Generation of Plasmodium yoelii malaria parasite for conditional degradation of proteins
Introduction
Malaria remains one of the most serious infectious diseases worldwide. Rodent malaria parasites Plasmodium berghei and Plasmodium yoelii have been widely used as model systems to study malaria pathology and parasite biology. These species possess many biological features similar to those of the human malaria parasites in vertebrate hosts and mosquito vectors during life cycle. Recent years has witnessed great progress in developing research tools, in particular the CRISPR/Cas9 genome editing technology [[1], [2], [3]], which enables more efficient interrogation of gene function in malaria parasites. Because asexual blood stage of the parasites is the only time window suitable for DNA transfection, the lack of robust method hampers the functional investigation of genes essential for asexual blood stage development of Plasmodium parasites [4]. In the past decade or so, the conditional gene knockout approach was demonstrated in both the P. falciparum and P. berghei, wherein the genetic alteration at the genomic DNA level is irreversible and thereby the functional analysis is allowed only at its first point of protein action [[5], [6], [7]]. Methods to inducible control transcription have also been reported in the P. falciparum and P. berghei, but suffer from slow onset kinetics and were tested only for asexual blood stage [[8], [9], [10], [11]]. Different from the strategies targeting in the DNA or mRNA, manipulation of protein levels by chemical-genetic strategies is often more advantageous in inducibility, reversibility, and specificity. Two such regulatory systems composing of specific pair of ligands and associated protein binding domains have been developed in the P. falciparum to regulate protein stability using either FKBP protein destabilization domain or dihydrofolate reductase destabilization domain [[12], [13], [14]].
Plants evolved a unique system in which the plant hormone auxin induces rapid proteasomal degradation of certain proteins by a specific E3 ubiquitin ligase [15]. Kohei
Nishimura et al. creatively utilized the auxin-inducible degron (AID) in the non-plant cells and achieved conditional degradation of proteins of interest (POI) via a small molecule [16]. The system relies on the evolutionarily conserved eukaryotic SCF ubiquitin ligase complex composing of the Skp1, Cullin1, Rbx1, and F box protein, the last of which recruits protein substrates for degradation.

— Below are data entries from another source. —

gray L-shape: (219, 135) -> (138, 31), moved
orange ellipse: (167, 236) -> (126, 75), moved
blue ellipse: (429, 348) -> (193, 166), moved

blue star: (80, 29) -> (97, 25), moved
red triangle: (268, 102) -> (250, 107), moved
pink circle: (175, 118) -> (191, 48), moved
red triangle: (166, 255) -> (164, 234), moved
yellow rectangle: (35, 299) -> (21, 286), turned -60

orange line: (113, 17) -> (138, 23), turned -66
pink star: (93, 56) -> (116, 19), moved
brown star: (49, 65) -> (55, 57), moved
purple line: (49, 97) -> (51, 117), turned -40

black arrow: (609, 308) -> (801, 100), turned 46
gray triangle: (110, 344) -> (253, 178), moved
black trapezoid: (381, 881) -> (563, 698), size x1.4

Recently, the AID system has also been successfully adapted in the apicomplexan parasites, including P. berghei [17,18] and Toxoplasma gondii [19]. To implement this system, only two transgenic components are needed: a plant auxin receptor called transport inhibitor response 1 (TIR1) and a POI tagged with an AID. In these engineered parasite lines stably expressing the plant TIR1 [18,19], the auxin functions as a molecular glue promoting specific interaction between the ubiquitin ligase complex and AID-tagged POI, which triggers proteasomal degradation of the latter.

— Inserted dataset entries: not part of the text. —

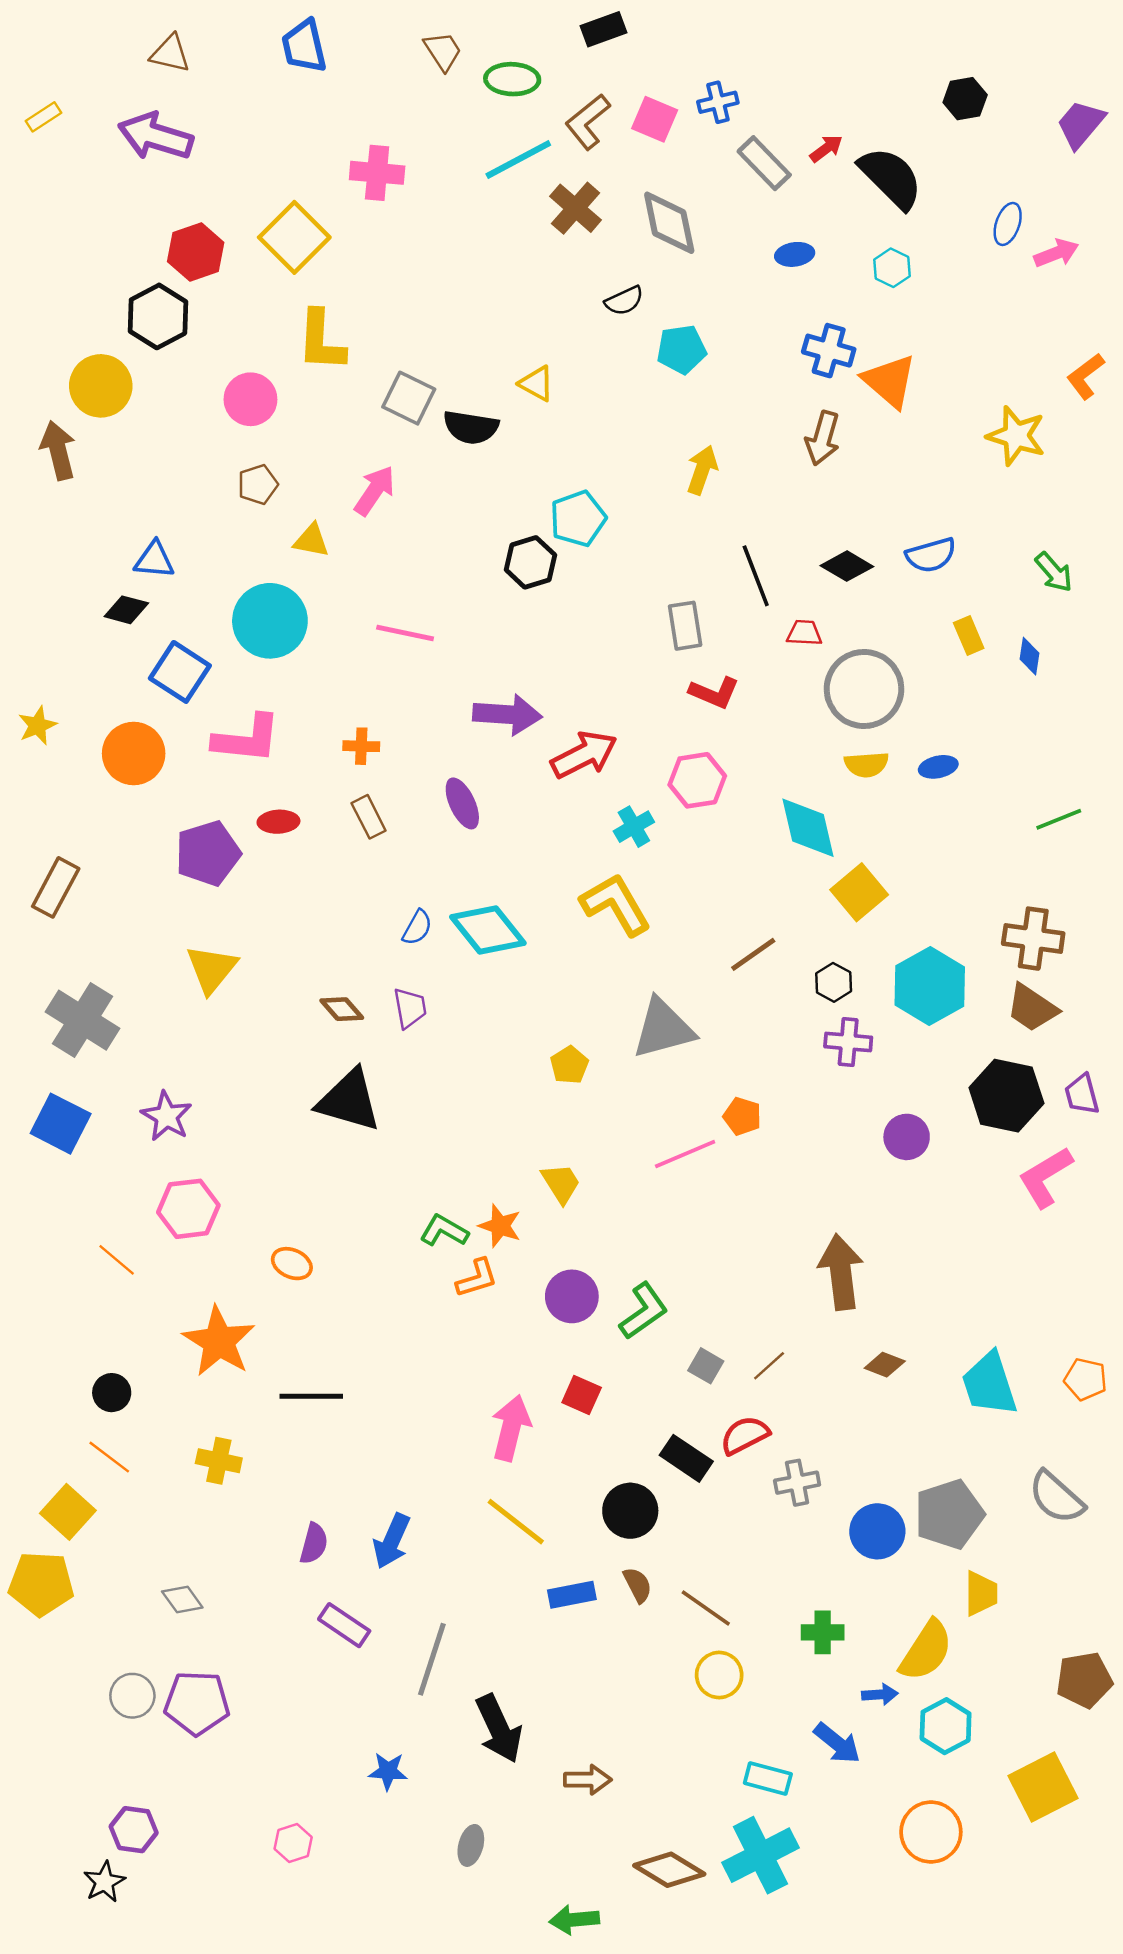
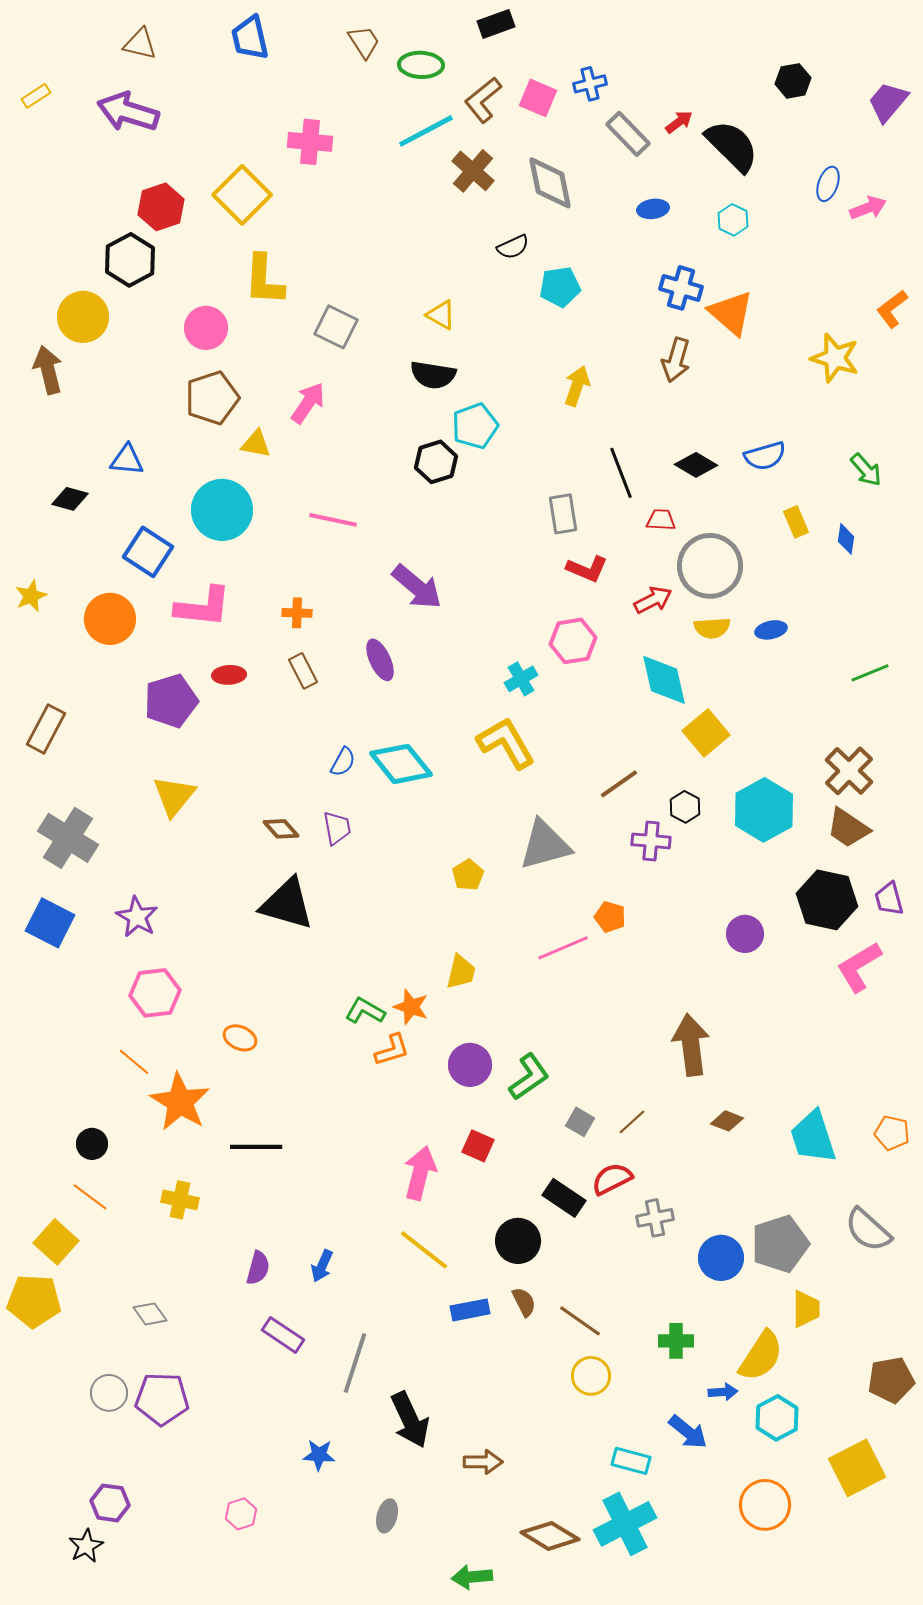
black semicircle: (471, 427) -> (433, 375), moved
brown pentagon: (258, 484) -> (212, 398), size x1.6
black diamond: (126, 610) -> (70, 499), moved
purple arrow: (507, 715) -> (417, 587), turned 36
red arrow: (584, 755) -> (653, 600), moved, size x0.7
brown cross: (1033, 939) -> (849, 771), turned 36
purple cross: (848, 1042) -> (651, 841), moved
yellow trapezoid: (561, 1183) -> (461, 972), turned 45
orange line: (117, 1260) -> (134, 1062), moved
blue arrow: (392, 1541) -> (322, 1266), size x0.7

So far, the application of AID-mediated protein degradation has not been reported in the P. yoelii. Inability to manipulate the protein essential for parasite asexual blood stage development prompts us to develop an AID system in the P. yoelii. Here, using the CRISPR/Cas9 method, we generated two marker-free transgenic parasite lines eef1a-Tir1 and soap-Tir1, which stably express the Oryza sativa gene tir1 under the promoters of eef1a and soap genes respectively. These two lines develop normally during the life cycle. While the eef1a-Tir1 line allows efficient degradation of the engineered endogenous protein containing an AID motif in the schizonts and gametocytes, the soap-Tir1 line enables protein degradation in the ookinetes.
Section snippets
Animal use and ethics statement
The P. yoelii 17XNL strain parasite was used in this study and propagated in ICR mice (female, 5–6 weeks old) purchased from the Animal Care Center, Xiamen University. All mouse experiments were performed in accordance with approved protocols (XMULAC20140004) by the Committee for the Care and Use of Laboratory Animals at the School of Life Sciences, Xiamen University.
Plasmid construction
The CRISPR/Cas9 plasmid pYCm was used to edit the parasite genome [2,20]. To generate the plasmid for deleting the gene p230p
Results and discussions
To generate a P. yoelii parasite line stably expressing the Oryza sativa gene tir1, we chose to insert a tir1 expressing cassette into the locus of a non-essential gene. Gene p230p may fit such criteria because it was reported to be non-essential for life cycle development of P. berghei [18,25]. To test if this gene (PY17X_0306600) is essential for the life cycle of the P. yoelii, we disrupted p230p in the 17XNL strain using the CRISPR/Cas9 technology [2,20]. The obtained mutant clone is
CRediT authorship contribution statement
Chuanyuan Liu: Methodology, Validation, Investigation. Zhenke Yang: Methodology, Validation, Investigation. Mengya Cai: Methodology. Yang Shi: Methodology. Huiting Cui: Supervision. Jing Yuan: Supervision, Funding acquisition, Writing - review & editing.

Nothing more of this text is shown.